Material provided section start

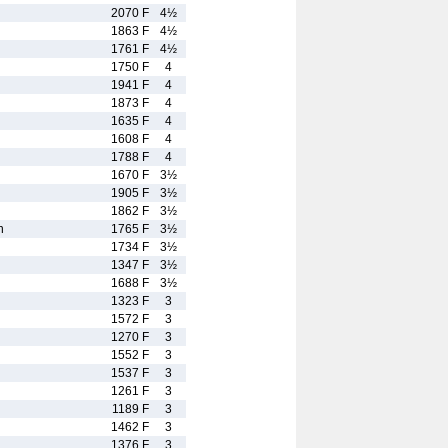
2070 F
4½
1863 F
4½
1761 F
4½
1750 F
4
1941 F
4
1873 F
4
1635 F
4
1608 F
4
1788 F
4
1670 F
3½
1905 F
3½
1862 F
3½
n
1765 F
3½
1734 F
3½
1347 F
3½
1688 F
3½
1323 F
3
1572 F
3
1270 F
3
1552 F
3
1537 F
3
1261 F
3
1189 F
3
1462 F
3
1376 F
3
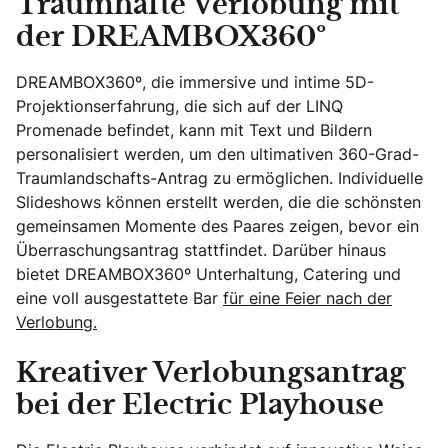
Traumhafte Verlobung mit
der DREAMBOX360º
DREAMBOX360º, die immersive und intime 5D-
Projektionserfahrung, die sich auf der LINQ
Promenade befindet, kann mit Text und Bildern
personalisiert werden, um den ultimativen 360-Grad-
Traumlandschafts-Antrag zu ermöglichen. Individuelle
Slideshows können erstellt werden, die die schönsten
gemeinsamen Momente des Paares zeigen, bevor ein
Überraschungsantrag stattfindet. Darüber hinaus
bietet DREAMBOX360º Unterhaltung, Catering und
eine voll ausgestattete Bar
für eine Feier nach der
Verlobung.
Kreativer Verlobungsantrag
bei der Electric Playhouse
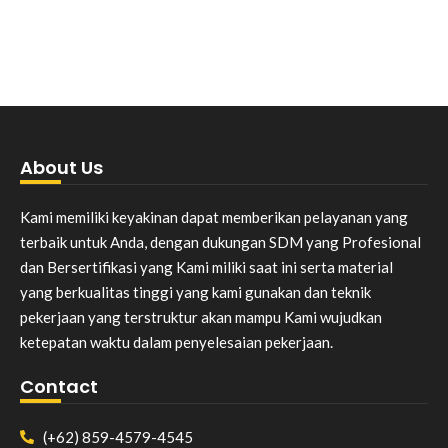
About Us
Kami memiliki keyakinan dapat memberikan pelayanan yang
terbaik untuk Anda, dengan dukungan SDM yang Profesional
dan Bersertifikasi yang Kami miliki saat ini serta material
yang berkualitas tinggi yang kami gunakan dan teknik
pekerjaan yang terstruktur akan mampu Kami wujudkan
ketepatan waktu dalam penyelesaian pekerjaan.
Contact
(+62) 859-4579-4545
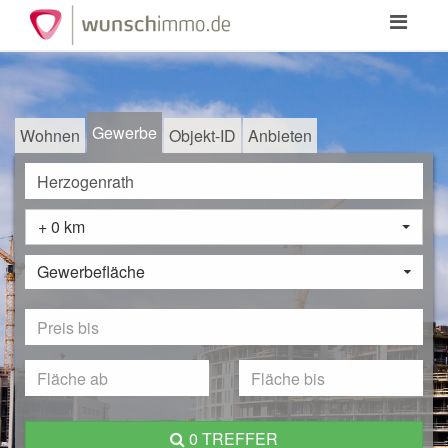
Toggle
navigation
Gewerbe
Wohnen
Objekt-ID
Anbieten
+ 0 km
Gewerbefläche
0 TREFFER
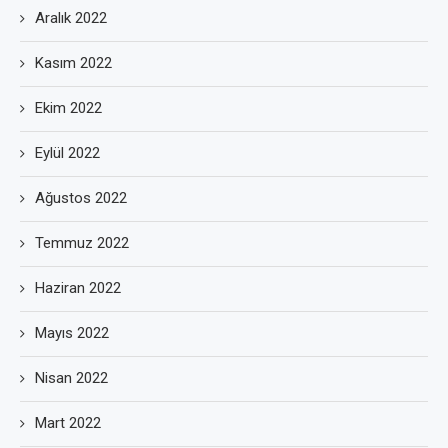
Aralık 2022
Kasım 2022
Ekim 2022
Eylül 2022
Ağustos 2022
Temmuz 2022
Haziran 2022
Mayıs 2022
Nisan 2022
Mart 2022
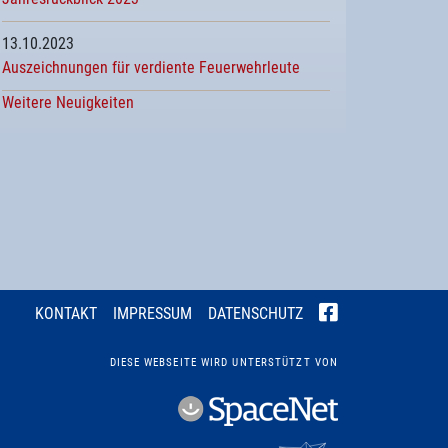
13.10.2023
Auszeichnungen für verdiente Feuerwehrleute
Weitere Neuigkeiten
KONTAKT
IMPRESSUM
DATENSCHUTZ
DIESE WEBSEITE WIRD UNTERSTÜTZT VON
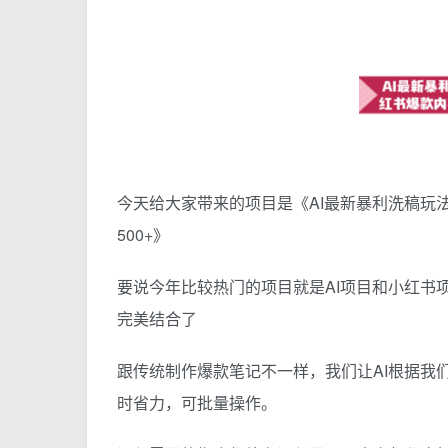
今天给大家带来的项目是《AI最新暴利洗稿玩
500+》
要说今年比较热门的项目就是AI项目和小红书
完美结合了
跟传统制作爆款笔记不一样，我们让AI根据我
时省力，可批量操作。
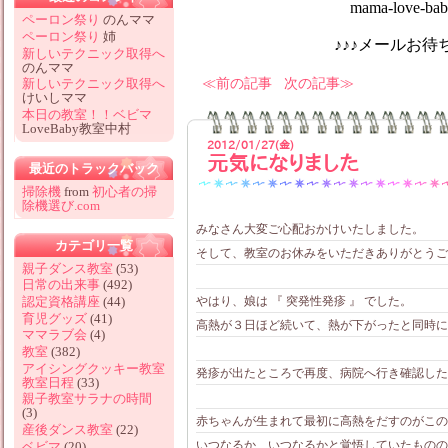
mama-love-baby@hotm
ペーロン祭り
のんママ
ペーロン祭り
姉
♪♪♪メールお待ちしてお
新しいテクニック取得へ
のんママ
前の記事
次の記事
新しいテクニック取得へ
けいしママ
本日の教室！！ベビマ
LoveBaby教室中村
2012/01/27(金)
元気になりました
最近のトラックバック
掃除機
from
初心者の掃
除機選び.com
みなさん大変ご心配おかけいたしました。
カテゴリ一覧
そして、教室のお休みをいただきありがとうご
親子ダンス教室
(53)
日常の出来事
(492)
やはり、娘は 『 突発性発疹 』 でした。
認定資格講座
(44)
育児グッズ
(41)
高熱が３日ほど続いて、熱が下がったと同時に
ママラブ会
(4)
教室
(382)
アイシングクッキー教室
発疹が出たところで再度、病院へ行き確認した
教室日程
(33)
親子教室サラナの時間
(3)
赤ちゃんが生まれて最初に高熱をだすのがこの
産後ダンス教室
(22)
いつなるか、いつなるかと覚悟していたものの
ベビマ
(20)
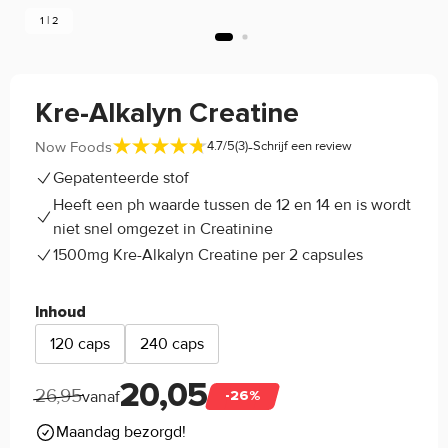
1 | 2
Kre-Alkalyn Creatine
-
Now Foods
4.7/5
(3)
Schrijf een review
Gepatenteerde stof
Heeft een ph waarde tussen de 12 en 14 en is wordt
niet snel omgezet in Creatinine
1500mg Kre-Alkalyn Creatine per 2 capsules
Inhoud
120 caps
240 caps
20,05
26,95
vanaf
-26%
Maandag bezorgd!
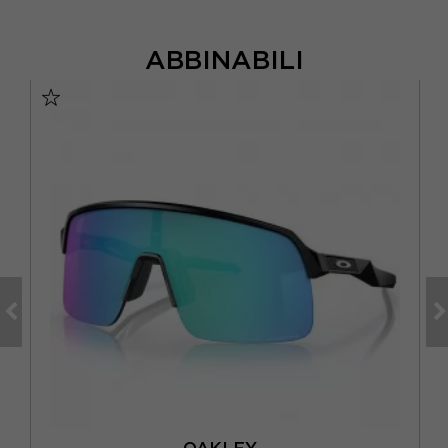
ABBINABILI
VO
OAKLEY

Material provided section end

(What the task requires) Generate a word-for-word copy of the preceding records, excluding all pictures.

(Task response)
2070 F
4½
1863 F
4½
1761 F
4½
1750 F
4
1941 F
4
1873 F
4
1635 F
4
1608 F
4
1788 F
4
1670 F
3½
1905 F
3½
1862 F
3½
n
1765 F
3½
1734 F
3½
1347 F
3½
1688 F
3½
1323 F
3
1572 F
3
1270 F
3
1552 F
3
1537 F
3
1261 F
3
1189 F
3
1462 F
3
1376 F
3
Traumhafte Verlobung mit
der DREAMBOX360º
DREAMBOX360º, die immersive und intime 5D-
Projektionserfahrung, die sich auf der LINQ
Promenade befindet, kann mit Text und Bildern
personalisiert werden, um den ultimativen 360-Grad-
Traumlandschafts-Antrag zu ermöglichen. Individuelle
Slideshows können erstellt werden, die die schönsten
gemeinsamen Momente des Paares zeigen, bevor ein
Überraschungsantrag stattfindet. Darüber hinaus
bietet DREAMBOX360º Unterhaltung, Catering und
eine voll ausgestattete Bar
für eine Feier nach der
Verlobung.
Kreativer Verlobungsantrag
bei der Electric Playhouse
About Us
Kami memiliki keyakinan dapat memberikan pelayanan yang
terbaik untuk Anda, dengan dukungan SDM yang Profesional
dan Bersertifikasi yang Kami miliki saat ini serta material
yang berkualitas tinggi yang kami gunakan dan teknik
pekerjaan yang terstruktur akan mampu Kami wujudkan
ketepatan waktu dalam penyelesaian pekerjaan.
Contact
(+62) 859-4579-4545
Toggle
navigation
Gewerbe
Wohnen
Objekt-ID
Anbieten
+ 0 km
Gewerbefläche
0 TREFFER
Aralık 2022
Kasım 2022
Ekim 2022
Eylül 2022
Ağustos 2022
Temmuz 2022
Haziran 2022
Mayıs 2022
Nisan 2022
Mart 2022
13.10.2023
Auszeichnungen für verdiente Feuerwehrleute
Weitere Neuigkeiten
KONTAKT
IMPRESSUM
DATENSCHUTZ
DIESE WEBSEITE WIRD UNTERSTÜTZT VON
今天给大家带来的项目是《AI最新暴利洗稿玩
500+》
要说今年比较热门的项目就是AI项目和小红书
完美结合了
跟传统制作爆款笔记不一样，我们让AI根据我
时省力，可批量操作。
mama-love-baby@hotm
ペーロン祭り
のんママ
ペーロン祭り
姉
♪♪♪メールお待ちしてお
新しいテクニック取得へ
のんママ
前の記事
次の記事
新しいテクニック取得へ
けいしママ
本日の教室！！ベビマ
LoveBaby教室中村
2012/01/27(金)
元気になりました
最近のトラックバック
掃除機
from
初心者の掃
除機選び.com
みなさん大変ご心配おかけいたしました。
カテゴリ一覧
そして、教室のお休みをいただきありがとうご
親子ダンス教室
(53)
日常の出来事
(492)
やはり、娘は 『 突発性発疹 』 でした。
認定資格講座
(44)
育児グッズ
(41)
高熱が３日ほど続いて、熱が下がったと同時に
ママラブ会
(4)
教室
(382)
アイシングクッキー教室
発疹が出たところで再度、病院へ行き確認した
教室日程
(33)
親子教室サラナの時間
(3)
赤ちゃんが生まれて最初に高熱をだすのがこの
産後ダンス教室
(22)
いつなるか、いつなるかと覚悟していたものの
ベビマ
(20)
1 | 2
Kre-Alkalyn Creatine
-
Now Foods
4.7/5
(3)
Schrijf een review
Gepatenteerde stof
Heeft een ph waarde tussen de 12 en 14 en is wordt
niet snel omgezet in Creatinine
1500mg Kre-Alkalyn Creatine per 2 capsules
Inhoud
120 caps
240 caps
20,05
26,95
vanaf
-26%
Maandag bezorgd!
ABBINABILI
VO
OAKLEY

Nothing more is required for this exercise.